SÓ UM FARFALHAR
- Fala, meu amor, fala da nossa dor.....fala !
No cair da tarde, aquele apelo desesperado por um abraço de alma do homem que povoara, um dia, meus encantos de mulher me feriu os ouvidos.
Peguei um capinzinho qualquer e mordisquei. Manter os labios ocupados me dariam um precioso espaço de tempo....de silêncio.
Meu coração estava especialmente pesado, naquele final de vida. Nem mesmo o por do sol molhava de ternura minha alma. Vagava por entre meus sonhos mortos, sepultados, com a sensação de luto sem cor, sem som, sem cheiro.
- Diz pra mim...diz..o que aconteceu ao nosso amor ?
Um sabiá cantou maldoso. Nosso desencanto não carece de trilha sonora ...anseia por um requiem.

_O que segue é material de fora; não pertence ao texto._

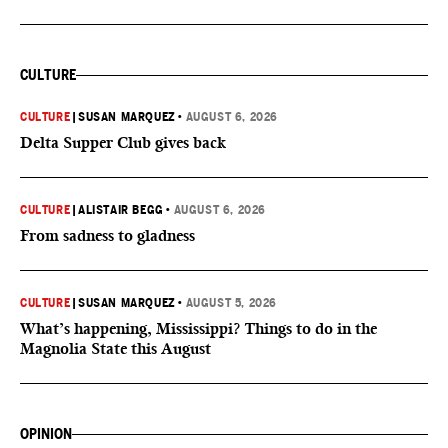
CULTURE
CULTURE
|
SUSAN MARQUEZ
•
AUGUST 6, 2026
Delta Supper Club gives back
CULTURE
|
ALISTAIR BEGG
•
AUGUST 6, 2026
From sadness to gladness
CULTURE
|
SUSAN MARQUEZ
•
AUGUST 5, 2026
What’s happening, Mississippi? Things to do in the
Magnolia State this August
OPINION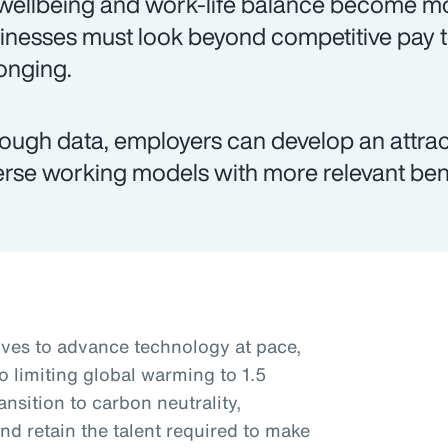
wellbeing and work-life balance become mo
inesses must look beyond competitive pay 
onging.
ough data, employers can develop an attr
erse working models with more relevant ben
rives to advance technology at pace,
o limiting global warming to 1.5
nsition to carbon neutrality,
nd retain the talent required to make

Fazia frio dentro de mim - rajadas gélidas de solidão, de angústia, de vazio varriam , solenes, o canteiro feio de florzinhas velhas do que fora, um dia, um jardim.

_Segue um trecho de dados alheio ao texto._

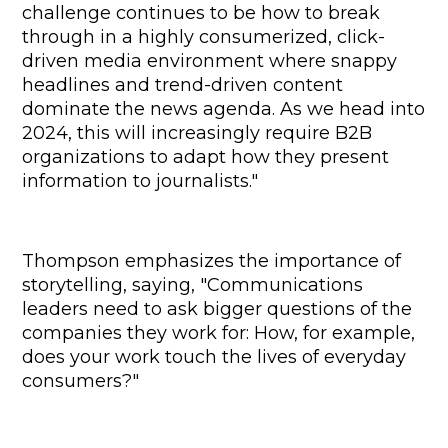
challenge continues to be how to break 
through in a highly consumerized, click-
driven media environment where snappy 
headlines and trend-driven content 
dominate the news agenda. As we head into 
2024, this will increasingly require B2B 
organizations to adapt how they present 
information to journalists."
Thompson emphasizes the importance of 
storytelling, saying, "Communications 
leaders need to ask bigger questions of the 
companies they work for: How, for example, 
does your work touch the lives of everyday 
consumers?"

Desaguando dor, procurei os olhos do meu amor morrido e encontrei um oceano .Trinquei o cálice...suavizei a canção...e me calei.

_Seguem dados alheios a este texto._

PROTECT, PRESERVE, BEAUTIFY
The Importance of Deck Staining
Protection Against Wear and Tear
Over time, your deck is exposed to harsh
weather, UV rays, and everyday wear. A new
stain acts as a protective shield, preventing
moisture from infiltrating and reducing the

Nada se pode dizer quando o amor se despede do sonho com um leve farfalhar de asas e um murmurio de chuvinha.
Não houve tempestade.
Apenas, em uma madrugada qualquer, procurei os braços do meu amado e não os encontrei macios. Em uma manhã bandida, cavei uma cisterna na aridez de um sorriso e só encontrei pedras. Em um por de sol magro de beleza, caminhei descalça pela areia fina da praia buscando dedos pra tecerem ,com os meus, afetos e gostares - não havia nada para se compor um hino. Guardei a harpa e cerrei os lábios.
Assim...assim... sem tempestade, sem furação, sem raios e trovões , a doçura de querer-se perto....a dor aguda de sentir-se só... o vazio da mesa no café matinal... o grito de prazer na troca de vida...assim....assim... um a um...se foram....se foram ! Não feriam...nem magoavam mais.
Colocar algumas roupas na valise, selecionar meia dúzia de cd's, abrir a portinha da gaiola do pássaro-preto , calçar sapatos para suportar a neve e trancafiar soluços se fazia urgente.
E o sabiá maldoso continuou a cantar !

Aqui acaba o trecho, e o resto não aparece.